I recently asked ChatGPT to help me do something in R, and the output shocked me. It shocked me not because ChatGPT’s solution was brilliant or super complex, but because it taught me something so basic in R: naming a vector in one line.
What struck me the most was how I was able to learn and use R across the better part of a decade without knowing this basic functionality of the concatenate function, i.e., c()
.
Like most programmers out there, I’m largely self-taught. A few of my graduate courses incorporated R into their curriculum; however, R was never the focus and I didn’t get to experience an R course that started with the basics and progressed into more advanced concepts.
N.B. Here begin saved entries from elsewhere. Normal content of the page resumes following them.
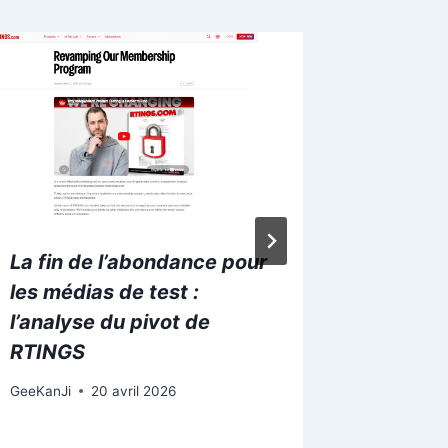
La fin de l’abondance pour
iPad 11
les médias de test :
tablett
l’analyse du pivot de
349€ c
RTINGS
Anouk
13
GeeKanJi
20 avril 2026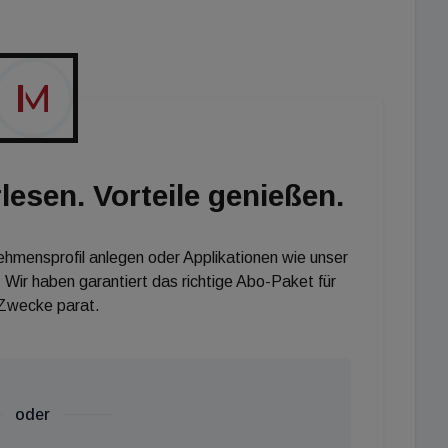
 ein Umstand, der in Europa, wo die ESG-Vorschriften
er fortgeschritten sind, stärker ins Gewicht fällt. Die
er Unternehmen weltweit bisher ESG-Richtlinien und -
lesen. Vorteile genießen.
nehmensprofil anlegen oder Applikationen wie unser
 Wir haben garantiert das richtige Abo-Paket für
 Zwecke parat.
oder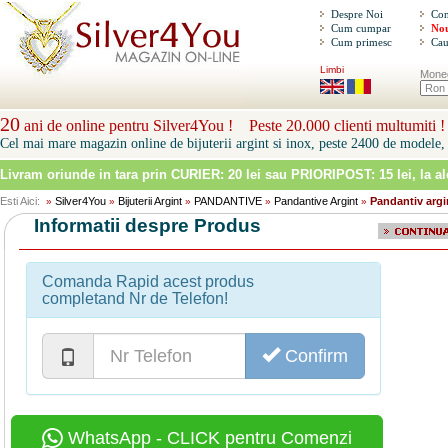
Despre Noi
Con
Cum cumpar
Nou
Cum primesc
Cau
Limbi
Mone
20
ani de online pentru Silver4You ! Peste 20.000 clienti multumiti !
Cel mai mare magazin online de bijuterii argint si inox, peste 2400 de modele, 
Livram oriunde in tara prin
CURIER: 20 lei sau PRIORIPOST: 15 lei
, la a
Esti Aici:
Silver4You
Bijuterii Argint
PANDANTIVE
Pandantive Argint
Pandantiv argi
»
»
»
»
»
Informatii despre Produs
Comanda Rapid acest produs
completand Nr de Telefon!
Confirm
WhatsApp - CLICK pentru Comenzi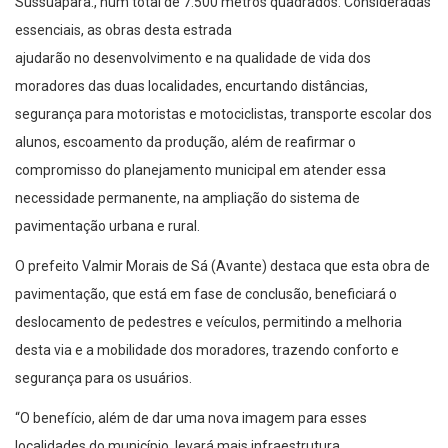
Sussuapara., num total de 7.500 metros quadrados. Consideradas
essenciais, as obras desta estrada
ajudarão no desenvolvimento e na qualidade de vida dos
moradores das duas localidades, encurtando distâncias,
segurança para motoristas e motociclistas, transporte escolar dos
alunos, escoamento da produção, além de reafirmar o
compromisso do planejamento municipal em atender essa
necessidade permanente, na ampliação do sistema de
pavimentação urbana e rural.
O prefeito Valmir Morais de Sá (Avante) destaca que esta obra de
pavimentação, que está em fase de conclusão, beneficiará o
deslocamento de pedestres e veículos, permitindo a melhoria
desta via e a mobilidade dos moradores, trazendo conforto e
segurança para os usuários.
“O benefício, além de dar uma nova imagem para esses
localidades do município, levará mais infraestrutura,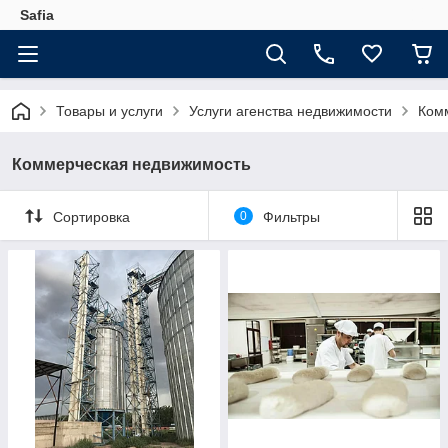
Safia
Товары и услуги
Услуги агенства недвижимости
Ком
Коммерческая недвижимость
Сортировка
0
Фильтры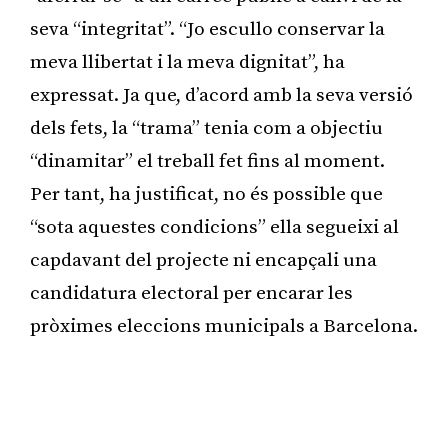
seva “integritat”. “Jo escullo conservar la
meva llibertat i la meva dignitat”, ha
expressat. Ja que, d’acord amb la seva versió
dels fets, la “trama” tenia com a objectiu
“dinamitar” el treball fet fins al moment.
Per tant, ha justificat, no és possible que
“sota aquestes condicions” ella segueixi al
capdavant del projecte ni encapçali una
candidatura electoral per encarar les
pròximes eleccions municipals a Barcelona.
My knowledge of R, therefore, is a hodgepodge of concepts that continues to grow to this day. And with the recent invention of large language models, such as ChatGPT, I’ve been having lots of fun interrogating the models for solutions to programming issues, or having it do things that I’m too lazy to do.
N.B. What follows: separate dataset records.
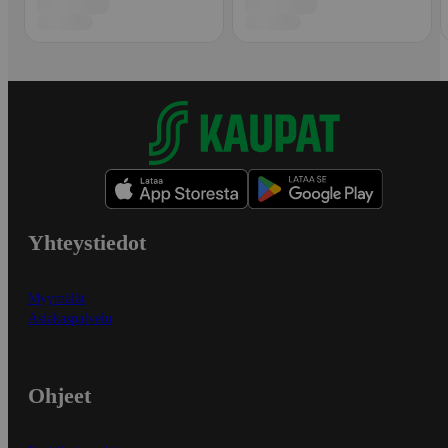
Yhteystiedot
Myymälät
Asiakaspalvelu
Ohjeet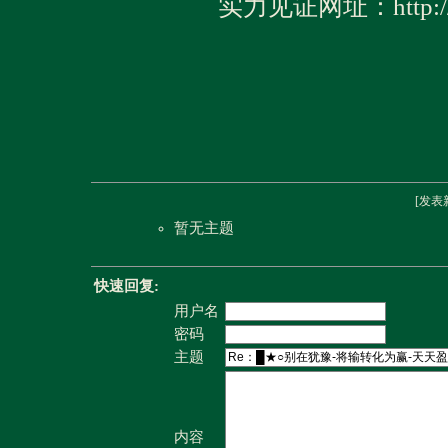
实力见证网址：http://w
[
发表
暂无主题
快速回复:
用户名
密码
主题
内容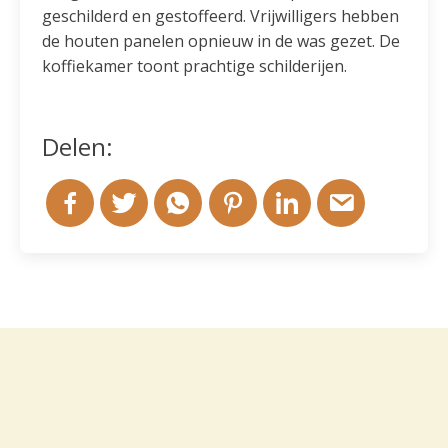
geschilderd en gestoffeerd. Vrijwilligers hebben
de houten panelen opnieuw in de was gezet. De
koffiekamer toont prachtige schilderijen.
Delen: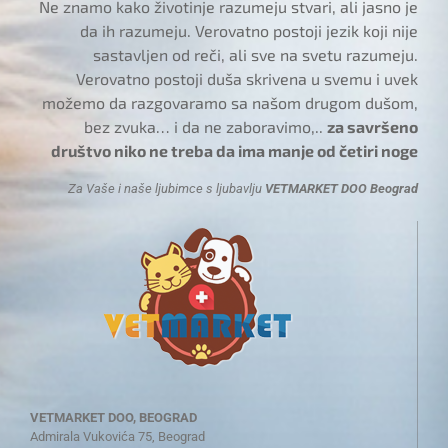
Ne znamo kako životinje razumeju stvari, ali jasno je
da ih razumeju. Verovatno postoji jezik koji nije
sastavljen od reči, ali sve na svetu razumeju.
Verovatno postoji duša skrivena u svemu i uvek
možemo da razgovaramo sa našom drugom dušom,
bez zvuka… i da ne zaboravimo,..
za savršeno
društvo niko ne treba da ima manje od četiri noge
Za Vaše i naše ljubimce s ljubavlju
VETMARKET DOO Beograd
VETMARKET DOO, BEOGRAD
Admirala Vukovića 75, Beograd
I’m almost embarrassed to reveal my ignorance here, but the cool R tricks I am learning from ChatGPT are too useful to not document. Now, let’s get on with this base R functionality.
The usual way I would create a vector and name it was in two steps:
vec <- c(1:3) # step 1
names(vec) <- c("group1", "group2", "group3") # step 2
print(vec)
group1 group2 group3
1 2 3
However, ChatGPT’s solution was:
vec <- c("group1" = 1, "group2" = 2, "group2" = 3) # one step!
print(vec)
group1 group2 group3
1 2 3
I had no idea that you could name elements of vectors straight in the concatenate function c()
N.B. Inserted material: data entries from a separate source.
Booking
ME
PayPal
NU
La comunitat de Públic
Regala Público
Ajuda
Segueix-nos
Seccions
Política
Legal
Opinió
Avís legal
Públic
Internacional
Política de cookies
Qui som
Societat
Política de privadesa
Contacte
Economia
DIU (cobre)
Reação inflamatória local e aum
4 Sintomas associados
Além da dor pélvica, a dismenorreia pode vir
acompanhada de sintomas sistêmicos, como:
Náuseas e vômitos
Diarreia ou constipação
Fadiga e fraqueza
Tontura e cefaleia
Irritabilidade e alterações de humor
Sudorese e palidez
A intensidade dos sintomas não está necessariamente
. This is such a basic functionality in R and is likely taught on day 1. The fact that I learned it on day 3,650 baffles me, but also is a great reminder that ChatGPT and other LLMs are amazing learning tools.
Why I love named vectors
There are so many use cases for the named vector in R, but I will just cover my favorite: setting colors for ggplots.
One of my favorite aspects of data visualization is picking out a visually striking color palette that suits the data (if the plot requires color). I love testing out new palettes and experimenting with different colors. But I always found it tedious and unpredictable which colors would show up assigned to different groups when using the ggplot2
package.
Here’s an example:
data(iris)
library(ggplot2)
cols <- palette.colors()
p <-
ggplot(iris, aes(Sepal.Length, Sepal.Width, color = Species)) +
geom_point() +
theme_bw()
p + scale_color_manual(values = c(cols[9], cols[2], cols[3]))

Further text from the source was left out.